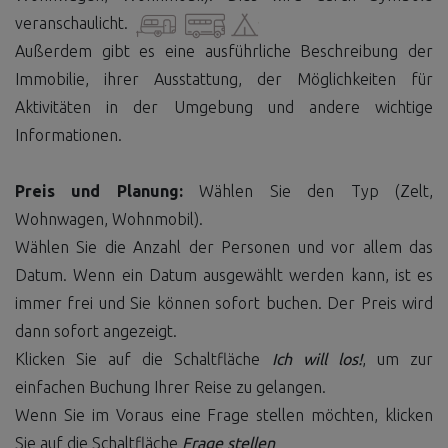
veranschaulicht.
Außerdem gibt es eine ausführliche Beschreibung der
Immobilie, ihrer Ausstattung, der Möglichkeiten für
Aktivitäten in der Umgebung und andere wichtige
Informationen.
Preis und Planung:
Wählen Sie den Typ (Zelt,
Wohnwagen, Wohnmobil).
Wählen Sie die Anzahl der Personen und vor allem das
Datum. Wenn ein Datum ausgewählt werden kann, ist es
immer frei und Sie können sofort buchen. Der Preis wird
dann sofort angezeigt.
Klicken Sie auf die Schaltfläche
Ich will los!
, um zur
einfachen Buchung Ihrer Reise zu gelangen.
Wenn Sie im Voraus eine Frage stellen möchten, klicken
Sie auf die Schaltfläche
Frage stellen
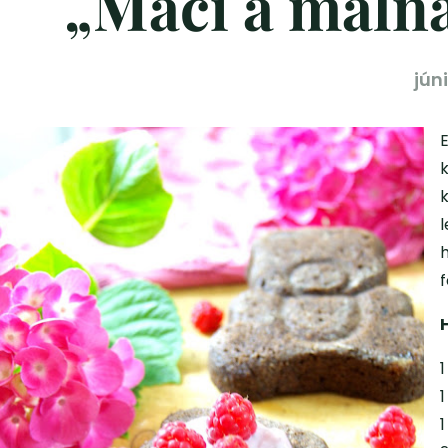
„Maci a máln
jún
k
h
1
1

------------------------------------

Search the material for the word "Preis" and report how many lines hold it. Add nothing else.

- [Answer space]: 2